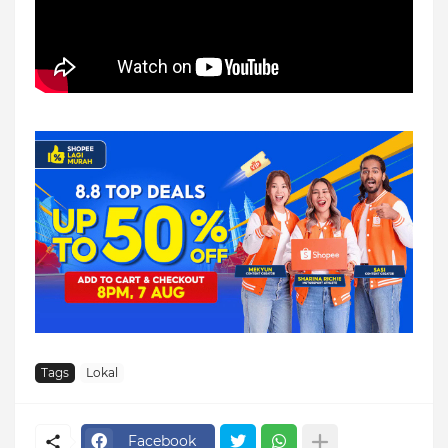
Tags
Lokal
Facebook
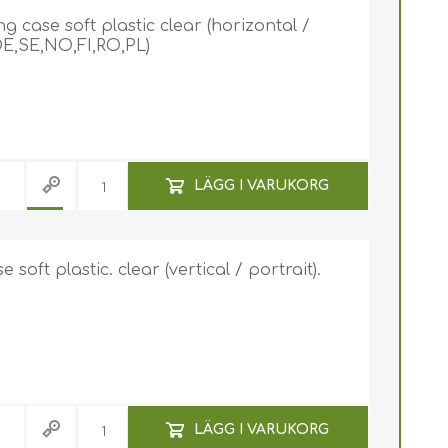
 case soft plastic clear (horizontal /
DE,SE,NO,FI,RO,PL)
Yoyo / Infällbara rullar
LÄGG I VARUKORG
för ID-bricka
Yoyo / Infällbar ID-
Nyckelband
bricka med tryck
Nyckelband med jojo
oft plastic. clear (vertical / portrait).
Miljövänlig Nyckelband
Nyckelband med tryck
LÄGG I VARUKORG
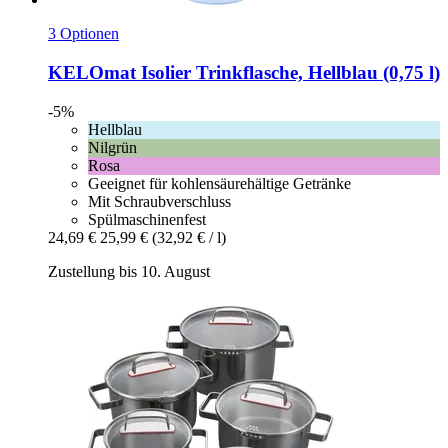
3 Optionen
KELOmat
Isolier Trinkflasche, Hellblau (0,75 l)
-5%
Hellblau
Nilgrün
Rosa
Geeignet für kohlensäurehältige Getränke
Mit Schraubverschluss
Spülmaschinenfest
24,69 €
25,99 €
(32,92 € / l)
Zustellung bis 10. August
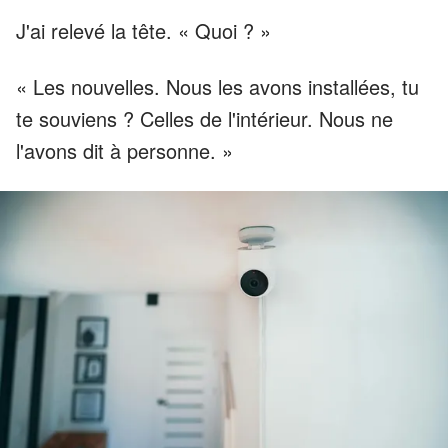
J'ai relevé la tête. « Quoi ? »
« Les nouvelles. Nous les avons installées, tu
te souviens ? Celles de l'intérieur. Nous ne
l'avons dit à personne. »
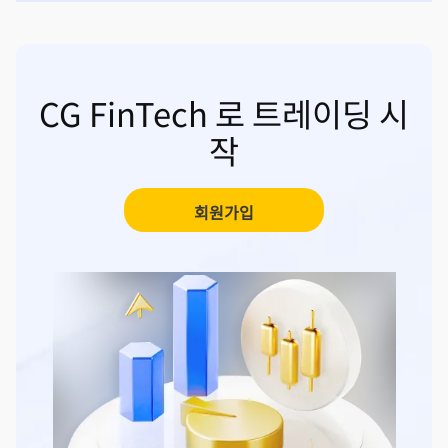
CG FinTech 로 트레이딩 시
작
회원가입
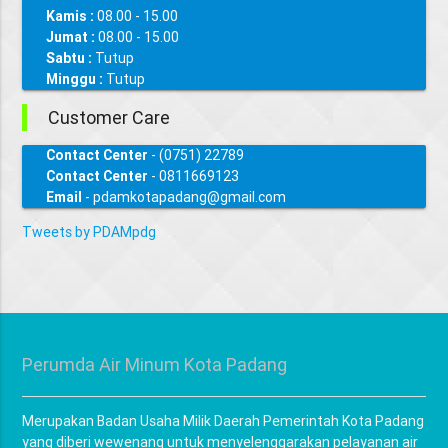
Kamis :
08.00 - 15.00
Jumat :
08.00 - 15.00
Sabtu :
Tutup
Minggu :
Tutup
Customer Care
Contact Center
- (0751) 22789
Contact Center
- 0811669123
Email
- pdamkotapadang@gmail.com
Tweets by PDAMpdg
Perumda Air Minum Kota Padang
Merupakan Badan Usaha Milik Daerah Pemerintah Kota Padang
yang diberi wewenang untuk menyelenggarakan pelayanan air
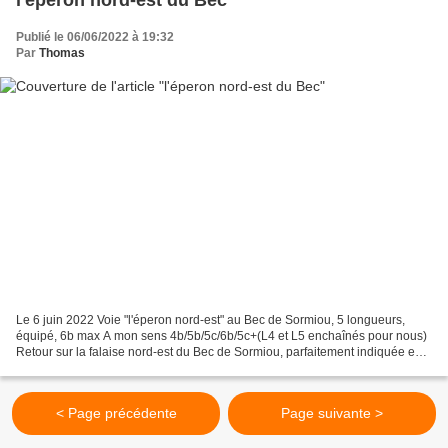
Publié le 06/06/2022 à 19:32
Par
Thomas
Le 6 juin 2022 Voie "l'éperon nord-est" au Bec de Sormiou, 5 longueurs,
équipé, 6b max A mon sens 4b/5b/5c/6b/5c+(L4 et L5 enchaînés pour nous)
Retour sur la falaise nord-est du Bec de Sormiou, parfaitement indiquée en
saison estivale avec son ombre dès...
< Page précédente
Page suivante >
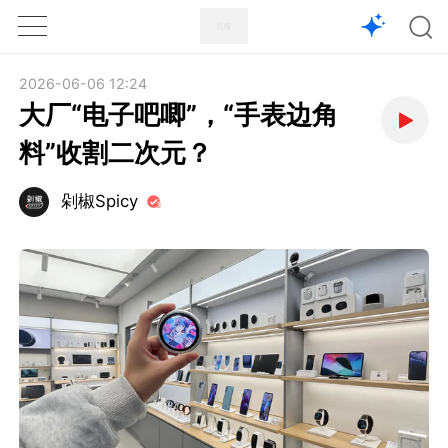
1X
APP
主页
2026-06-06 12:24
大厂“电子吧唧”，“手表边角
料”收割二次元？
剁椒Spicy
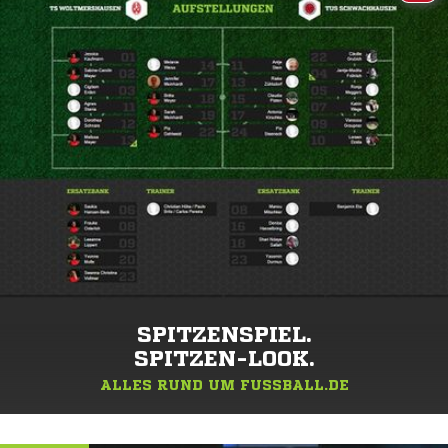
SPITZENSPIEL.
SPITZEN-LOOK.
ALLES RUND UM FUSSBALL.DE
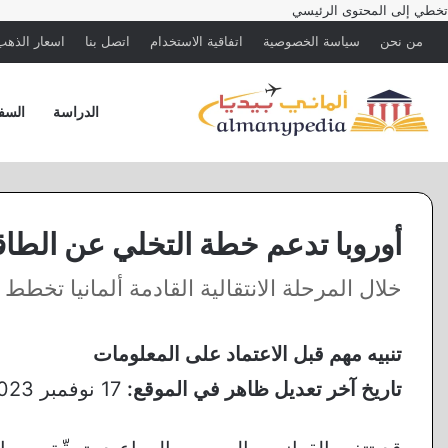
تخطي إلى المحتوى الرئيسي
من نحن
سياسة الخصوصية
اتفاقية الاستخدام
اتصل بنا
اسعار الذهب 
الدراسة
السف
أوروبا تدعم خطة التخلي عن الطاقة الروسية 
خلال المرحلة الانتقالية القادمة ألمانيا تخطط
تنبيه مهم قبل الاعتماد على المعلومات
تاريخ آخر تعديل ظاهر في الموقع:
17 نوفمبر 2023 ·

__________

Instructions to follow> Restate, line by line and word for word, everything from the top of the material through the line that contains "J'ai relevé la". Leave pictures out.

Written response>
Tags
Lokal
Facebook
 case soft plastic clear (horizontal /
DE,SE,NO,FI,RO,PL)
Yoyo / Infällbara rullar
LÄGG I VARUKORG
för ID-bricka
Yoyo / Infällbar ID-
Nyckelband
bricka med tryck
Nyckelband med jojo
oft plastic. clear (vertical / portrait).
Miljövänlig Nyckelband
Nyckelband med tryck
LÄGG I VARUKORG
3 Optionen
KELOmat
Isolier Trinkflasche, Hellblau (0,75 l)
-5%
Hellblau
Nilgrün
Rosa
Geeignet für kohlensäurehältige Getränke
Mit Schraubverschluss
Spülmaschinenfest
24,69 €
25,99 €
(32,92 € / l)
Zustellung bis 10. August
J'ai relevé la tête. « Quoi ? »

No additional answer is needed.